If I did have a date, I wouldn`t expect him to jump in as a father figure right away and I wouldn`t let just any man get to know her until I thought the relationship was going somewhere. My question was more in the direction of just letting him know. And of course my daughter is a positive part of my life and I feel I`m a better person because of her! But I`m not just a mom either. It`s hard to describe, but I think I would want him to know fairly soon because it is a part of the person he is getting to know.

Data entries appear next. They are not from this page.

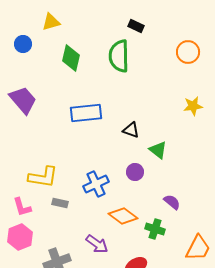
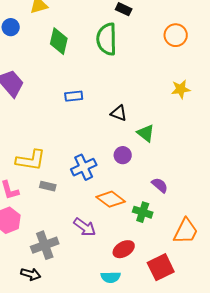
blue rectangle: (86, 113) -> (74, 96), size x0.6

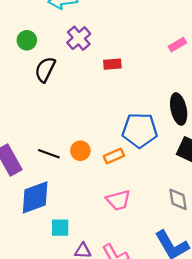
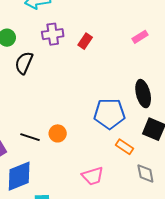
purple cross: (79, 38) -> (53, 34), turned 35
red rectangle: (112, 64) -> (85, 41), moved, turned -49
orange rectangle: (114, 156) -> (124, 147), moved, turned 60

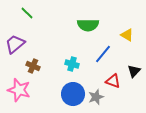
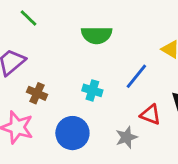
green semicircle: (88, 25) -> (97, 35), moved
blue circle: (73, 94) -> (72, 133), moved

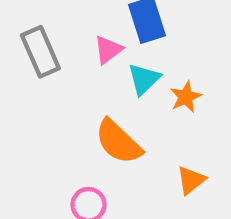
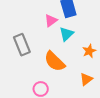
gray rectangle: (40, 52) -> (22, 45), moved
orange star: (186, 97) -> (89, 51), moved

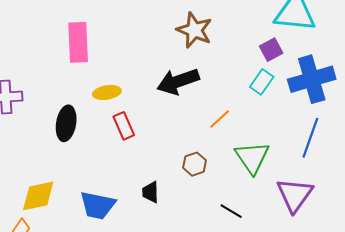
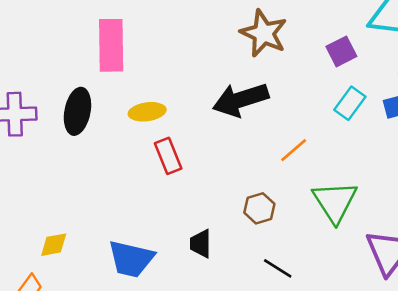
purple square: (271, 50) -> (341, 51), moved
black ellipse: (66, 123) -> (77, 111), moved
yellow diamond: (38, 196) -> (54, 245), size x0.6
black line: (231, 211) -> (278, 268), moved

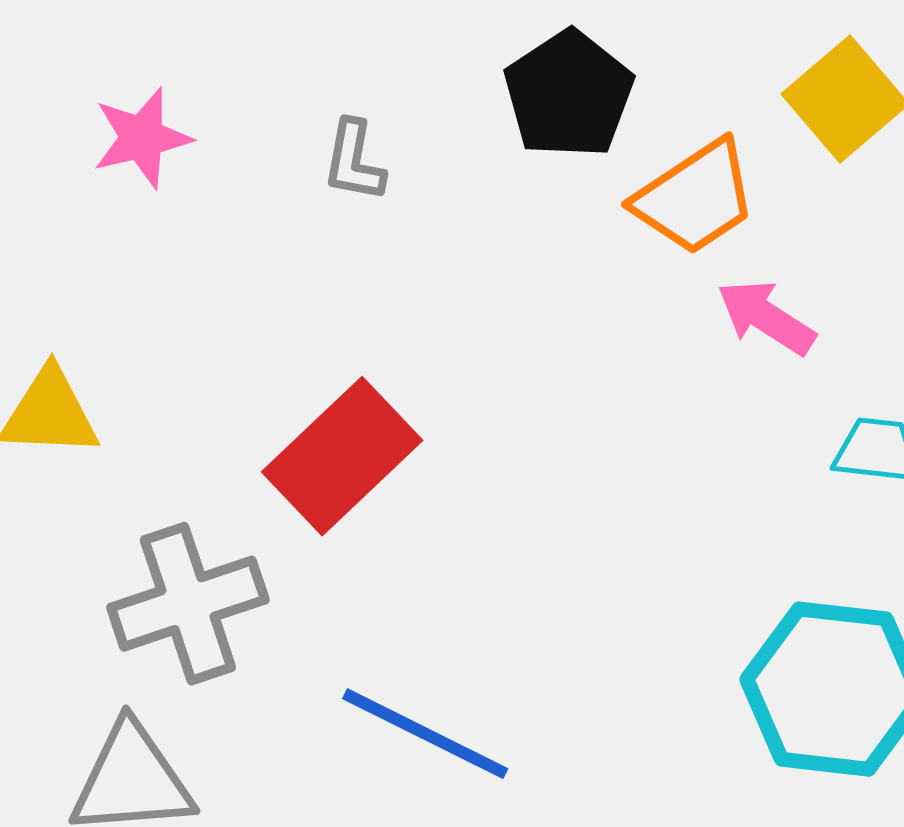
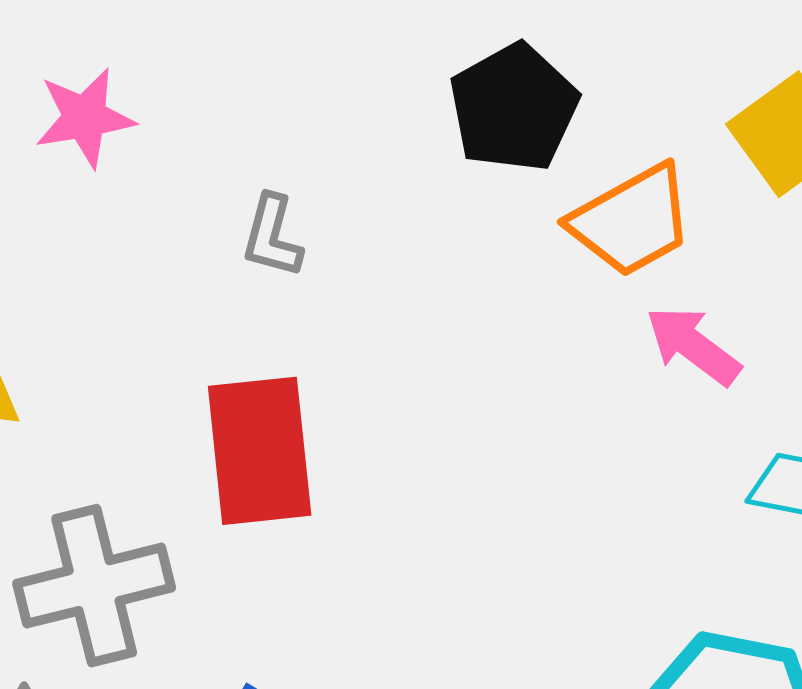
gray L-shape: (354, 161) -> (272, 236), moved
red rectangle: (342, 456) -> (260, 451), turned -57

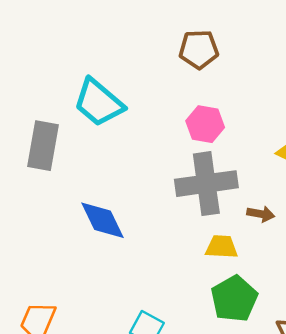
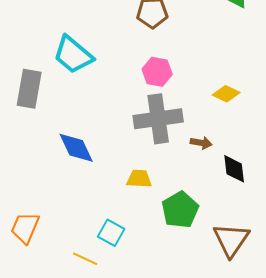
yellow trapezoid: (222, 247) -> (139, 179), moved

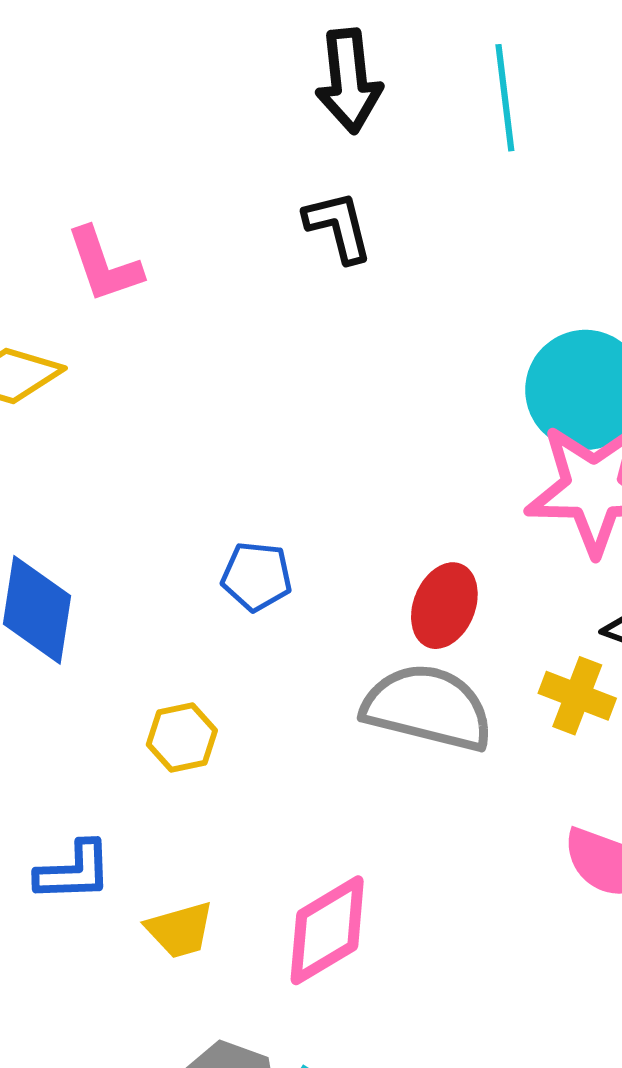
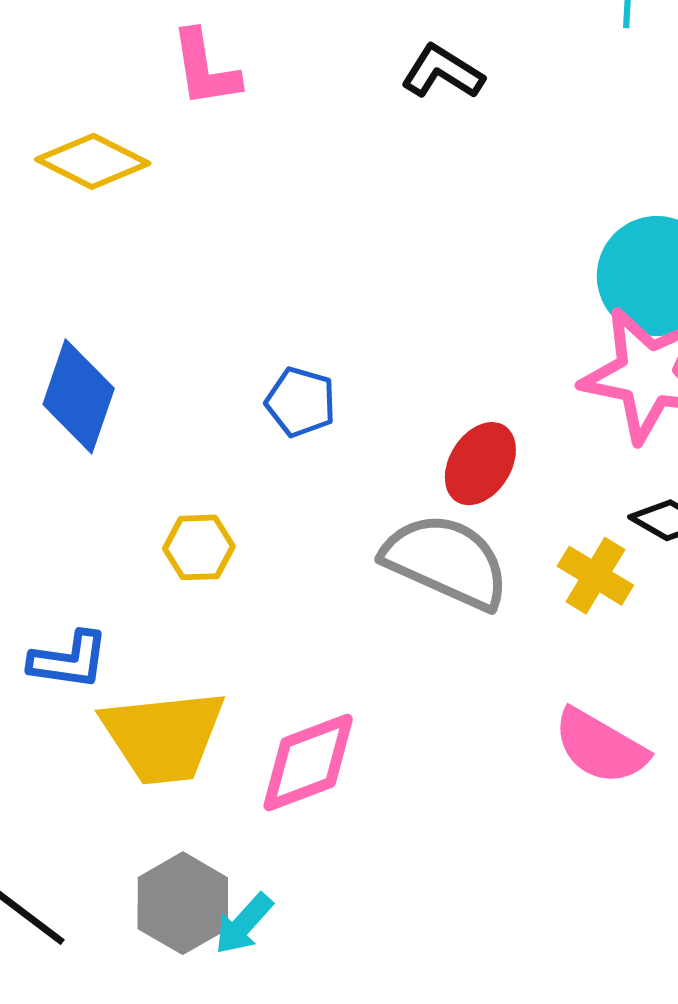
black L-shape: (338, 227) -> (443, 72), turned -54
yellow trapezoid: (180, 930) -> (163, 736), size x1.8

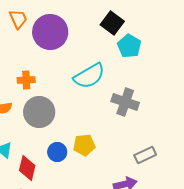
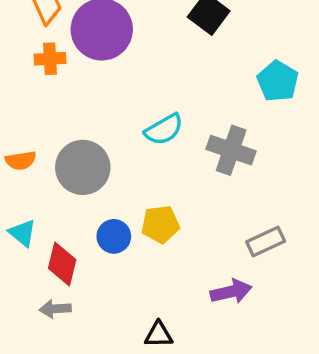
cyan pentagon: (129, 46) -> (278, 81), moved
cyan semicircle: (89, 76) -> (164, 129), moved, size x0.7
orange cross: (26, 80) -> (50, 59), moved

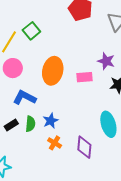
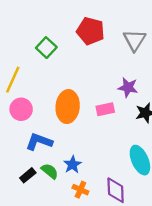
green square: (31, 31) -> (46, 48), moved
green semicircle: (30, 124) -> (50, 171), turned -49

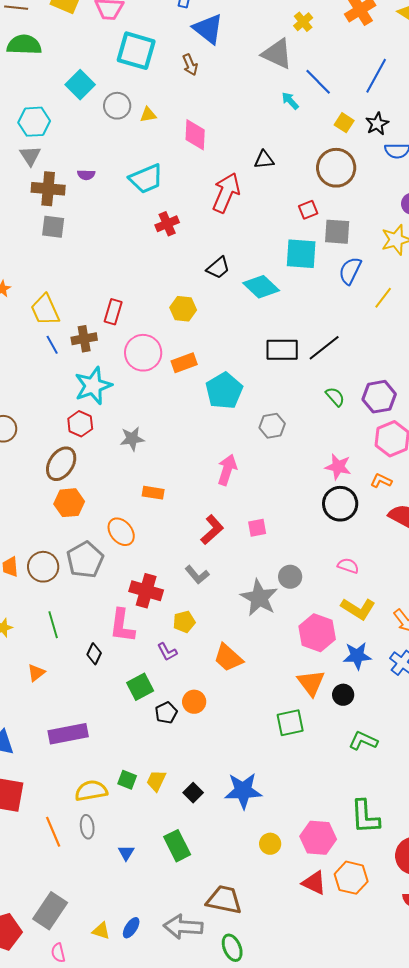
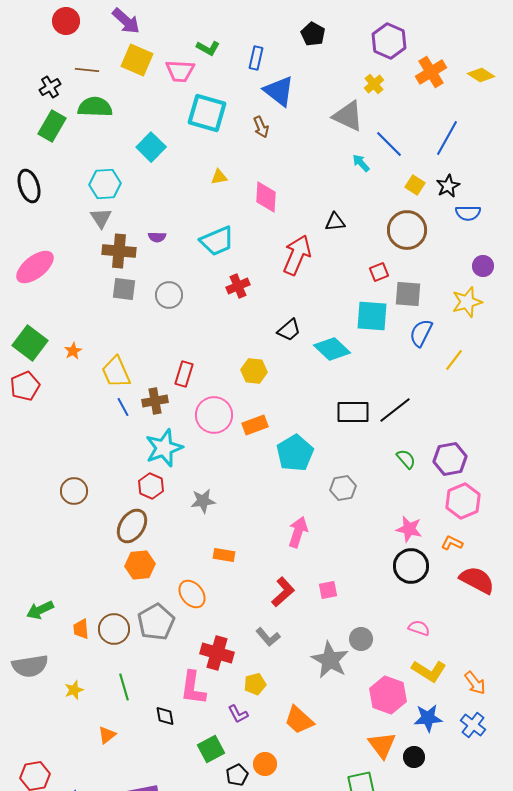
gray circle: (117, 106) -> (169, 295), moved
black diamond: (94, 654) -> (165, 716), turned -35

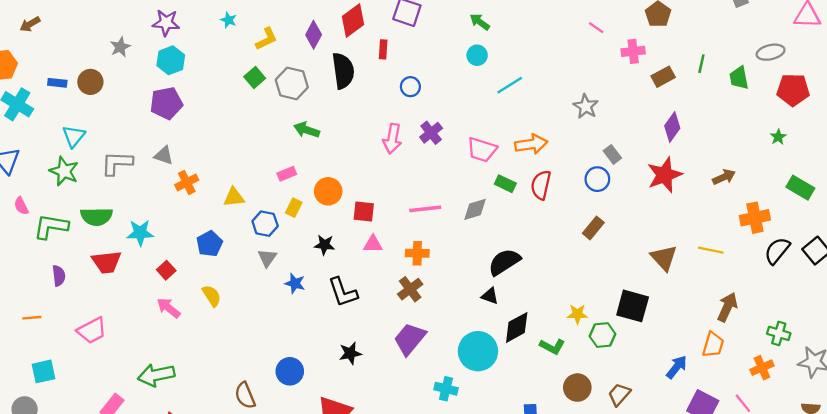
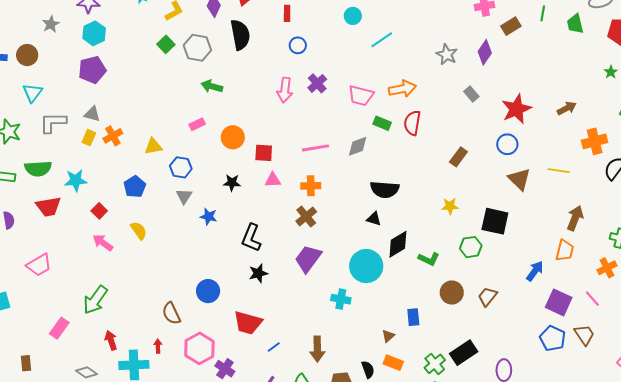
red rectangle: (383, 49) -> (287, 13), moved
purple diamond: (672, 127) -> (485, 52), moved
cyan triangle: (74, 136) -> (32, 93), moved
blue circle: (597, 179) -> (507, 144), moved
yellow rectangle: (294, 208) -> (89, 138), moved
black semicircle: (504, 262) -> (385, 189), turned -140
black L-shape: (343, 292) -> (251, 238), moved, turned 44
yellow star: (577, 314) -> (450, 206), moved
green arrow: (156, 375) -> (95, 300), turned -40

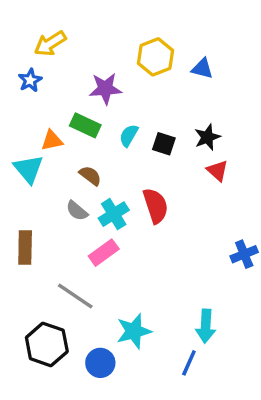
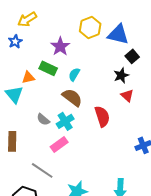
blue triangle: (202, 69) -> (118, 34), size x1.6
purple star: (105, 89) -> (60, 46), turned -30
black square: (164, 144) -> (132, 56), moved, turned 32
brown semicircle: (90, 176) -> (72, 97), moved, size x1.5
red semicircle: (156, 206) -> (102, 116), moved

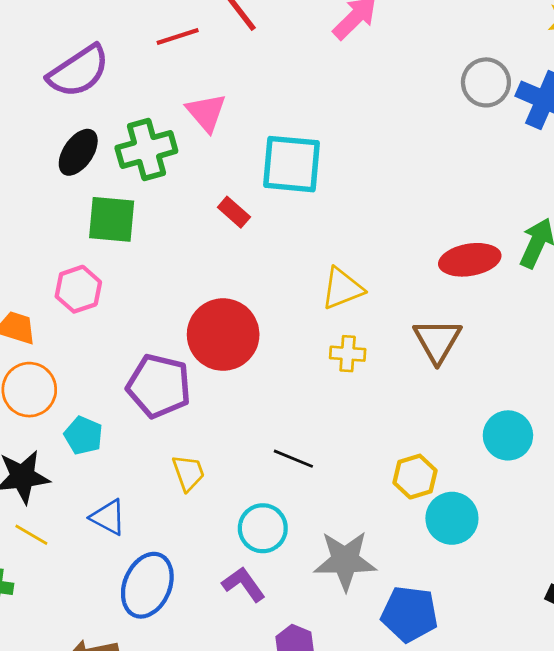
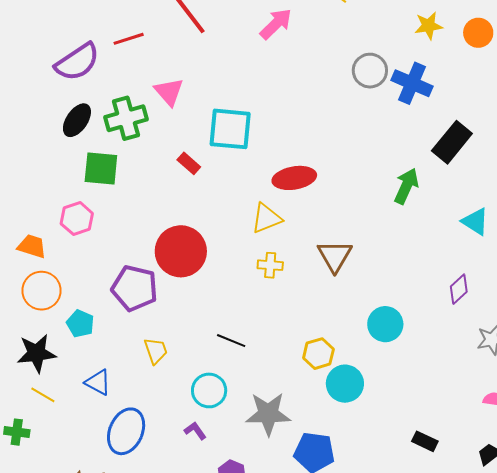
red line: (178, 37) -> (129, 39), moved
red ellipse: (470, 260) -> (294, 178), moved
purple L-shape: (244, 584) -> (195, 431), size x0.7

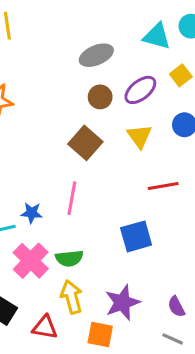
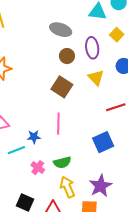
gray ellipse: (96, 55) -> (61, 30), turned 50
purple ellipse: (140, 90) -> (92, 48), turned -50
pink cross: (31, 261) -> (38, 168), size x0.6

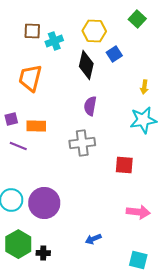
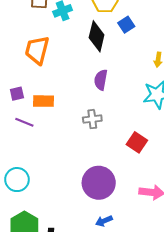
gray cross: (82, 143) -> (92, 119), size x0.7
red square: (124, 165) -> (137, 142), turned 30
purple circle: (44, 203) -> (99, 183), moved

I just wanted to know, if it would be to soon to tell him let`s say on the first or second date. Or if I should wait until I know that it could develop into a serious relationship. On the one hand, I don`t want to lie and keep it a secret. But on the other hand I`m scared that men (especially since I am so young) would be scared off if I told them too soon!

I also love being around children! Most of the time there is absolutely no anxiety when I`m around them and I just have fun without thinking about it. Plus, being a mom has made me go out and socialize with other people (especially other moms) a lot for my daughters sake and that has definitely helped my SA a lot!


----------



## mrbeansuperman (Nov 30, 2013)

I would if she had a good job and could support herself and her kid. I'm not looking to be anyone's wallet. And you should definitely reveal it as soon as possible because a lot of guys may not want to take on such responsibility, I'm sure you don't want to waste your own time either by getting to know and fall for someone and then have them up and leave.


----------



## Motionless Sway (May 30, 2011)

Yeah, knowing right away is important. It's something I look at on dating site profiles, it's a huge part of someone's life and better to not waste anyone's time. If someone doesn't want to date you right away for having a child, then they likely aren't the one anyway. You should date someone who willingly dates you already knowing you have a kid.


----------



## nubly (Nov 2, 2006)

You should tell him before you plan on having sex with him.


----------



## jimity (Jan 12, 2011)

Unless I am liked by the children and the mother doesn't ask for money then no.


----------



## jimity (Jan 12, 2011)

nothing else said:


> . Also you usually need to be very extroverted and silly around kids which is the complete opposite of me. Further, I hate kids. They're annoying.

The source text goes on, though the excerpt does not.